What's beautiful about Butterfly is I think it's, you know, again, what we've seen from using it on our own is, it starts those conversations between managers and HR and people teams. It helps, you know, bring everybody together, not just like from the manager team level, but all of senior management. It's a great, like gateway to having a lot of those conversations that can sometimes be hard to just start on your own. Kudos to you for making it. This is the last question. I would just like to know, something that you are most proud of, as of recent, it can be personally and professionally. Anything.

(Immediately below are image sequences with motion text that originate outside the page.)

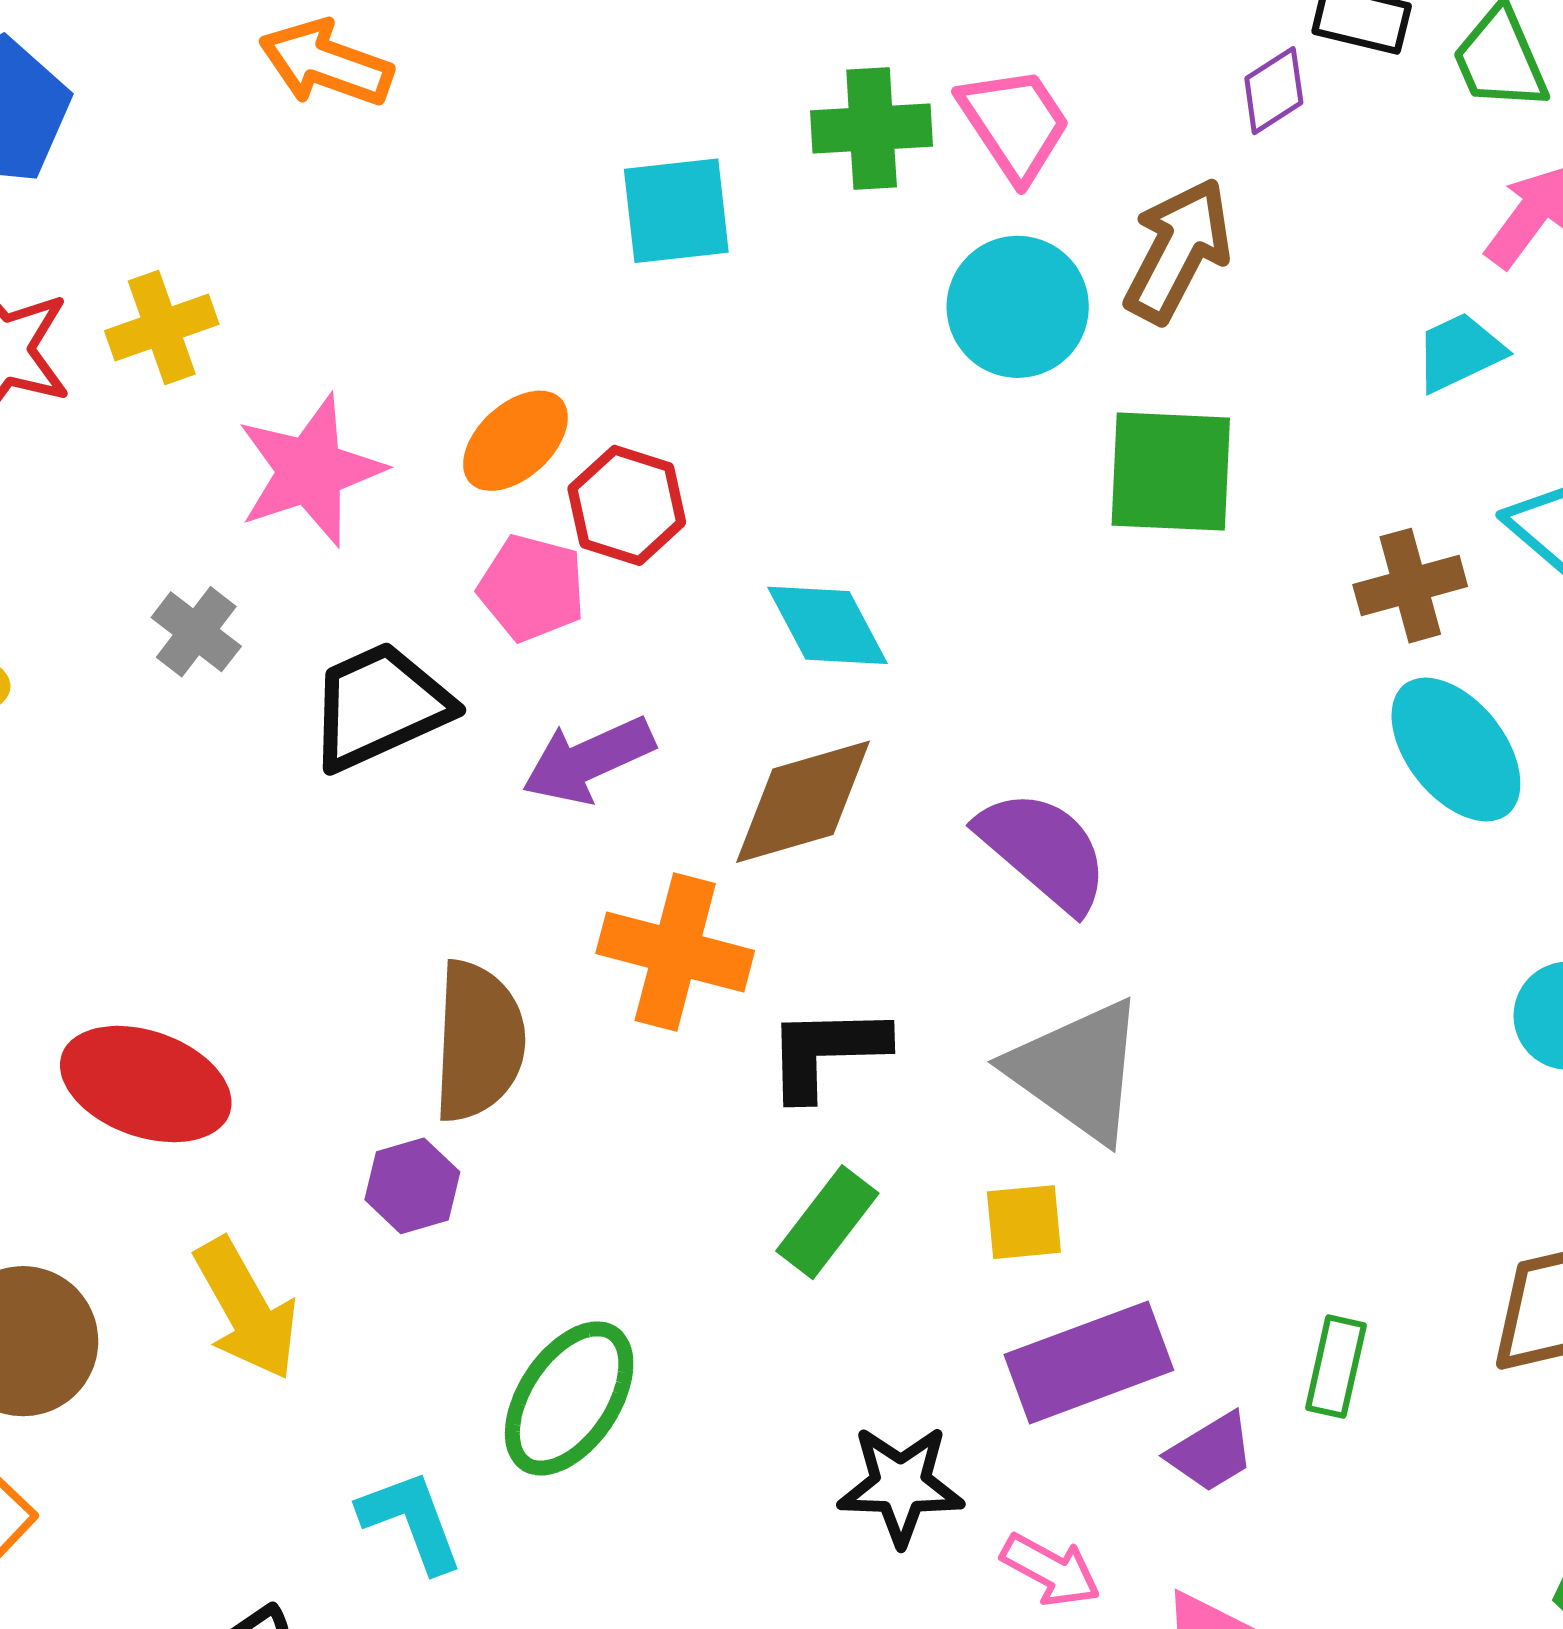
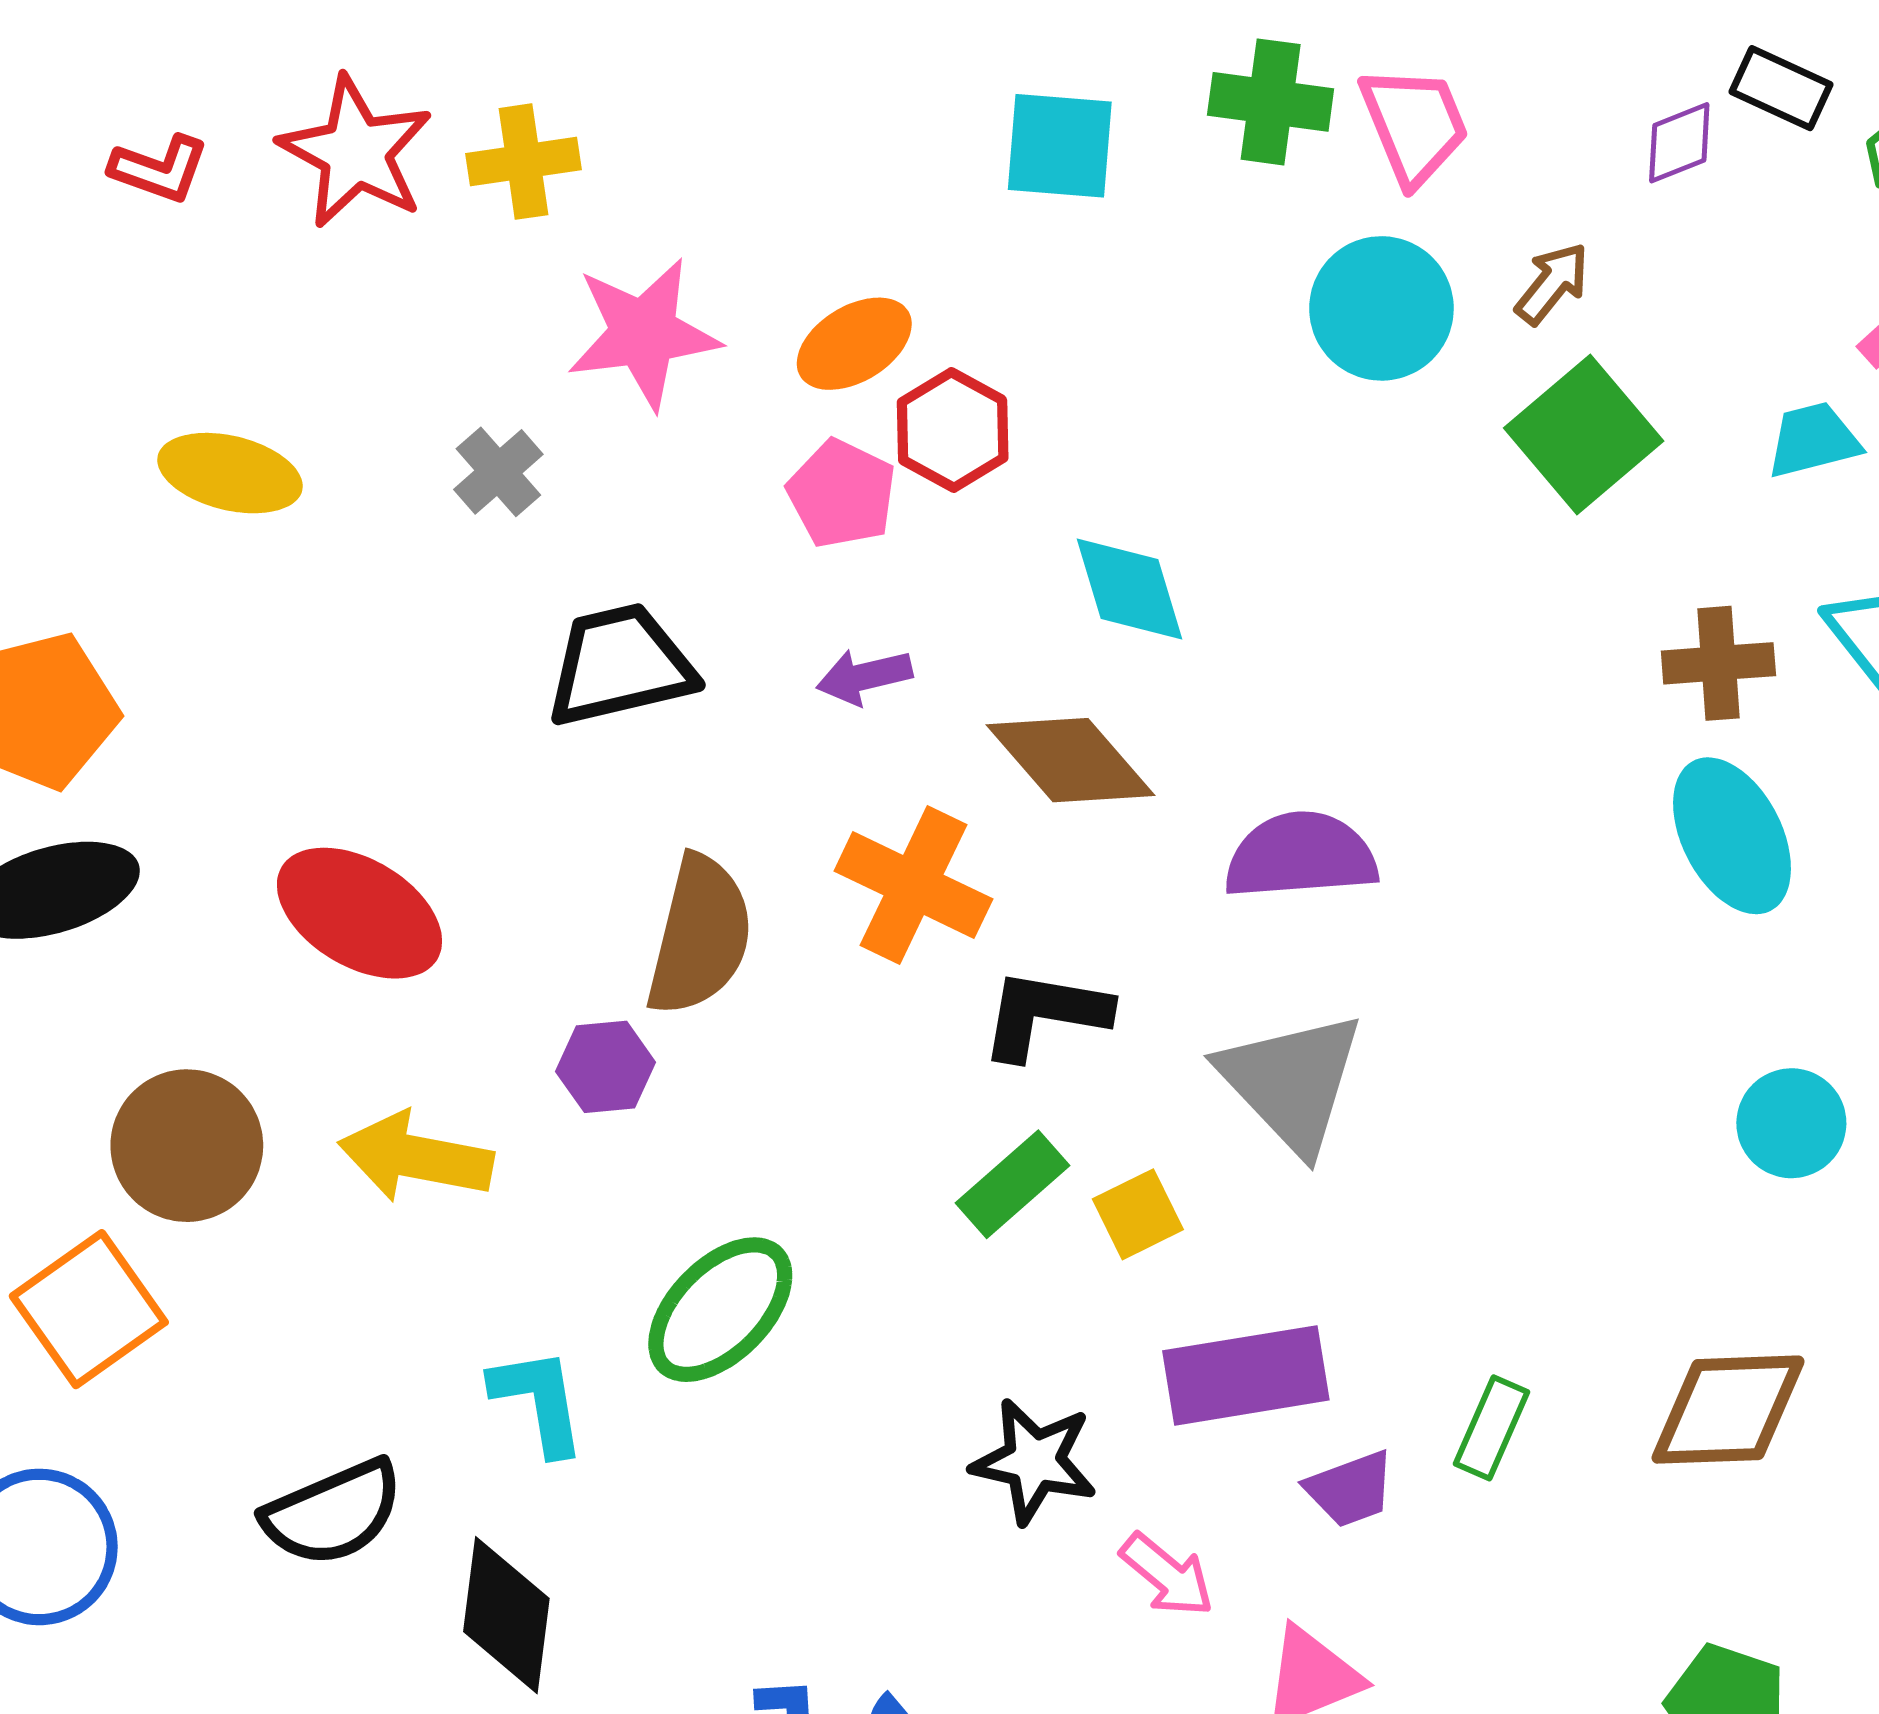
brown arrow: (1178, 250) -> (1552, 283), size x0.6
green square: (1171, 472) -> (1584, 435), moved, turned 36
black trapezoid: (379, 706) -> (620, 665), moved
purple arrow: (588, 760) -> (864, 677), size x0.7
brown diamond: (803, 802) -> (1070, 760), turned 54
purple semicircle: (1043, 850) -> (1301, 856), turned -56
yellow square: (1024, 1222) -> (1138, 1214), moved, turned -32
yellow arrow: (246, 1309) -> (416, 1157), turned 119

Being a dad. It's been it's only happened to me two years ago, which is still like, yesterday.
That's a fun age.
But it's so it's, it's, it's, and that's typically the time where I mean, at least that's what happened for me, I don't want to speak for others. But that's where I really starting to realize that things are different for me. I talked to a lot of friends that are dads. And it seems that we have some kind of delayed, you know, awareness of what does it means to be a dad compared to the moms that that it's happening at birth or sometimes even at at pregnancy. Now being able to exchange and see how important I am on the on the eyes of my son really makes a difference. And that brings me also to back to, to Butterfly. I'm being proud today of of being able to sustain the development of a family and of my son by an idea and a will and an energy that I put on my own. Yeah, I'm very proud of that. As you know, I haven't made anything so much successful for me and my family that I could just say, Hey, I'm not working anymore. And you know, we all have those like, entrepreneurial dreams and it's all about the exit and all the things but um, there's 10 People that works for us being paid. I have a wife, I have a son. He's going to school my wife is a comedian, so she's not into those 9-5 and, and we just live quite frankly well. And I'm happy for my employees. I'm happy for my family to see that I'm being able to provide. And I think that sometimes people tend to forget that being an entrepreneur, that's part of the success. You know, we always think that it's the end of the book. That's important, but for an entrepreneur that and like for every story, it's not about the end, but it's about the, the entire journey and the journey is being enjoyable. And I don't think that no one is suffering here. I mean, entrepreneurial, working for startup can be can be hard as well. I mean, I've worked for a lot of startups. Many times, I had my, I mean, two of the startup that we're working with. One day, I receive a call that said, we're done. You don't have a job anymore. I mean, we've been there. Everybody's paid and everybody's fine. I think that sometimes entrepreneur forget, just to be proud of that.
Yeah. The experience holistically. I respect that. I have so much respect for parents in the workforce, especially entrepreneurs. Like I, I don't have children on my own yet, but I have seen it and it's a hard job, but seems like a very rewarding job. So I'm stoked for you. Seems like a good place to end it.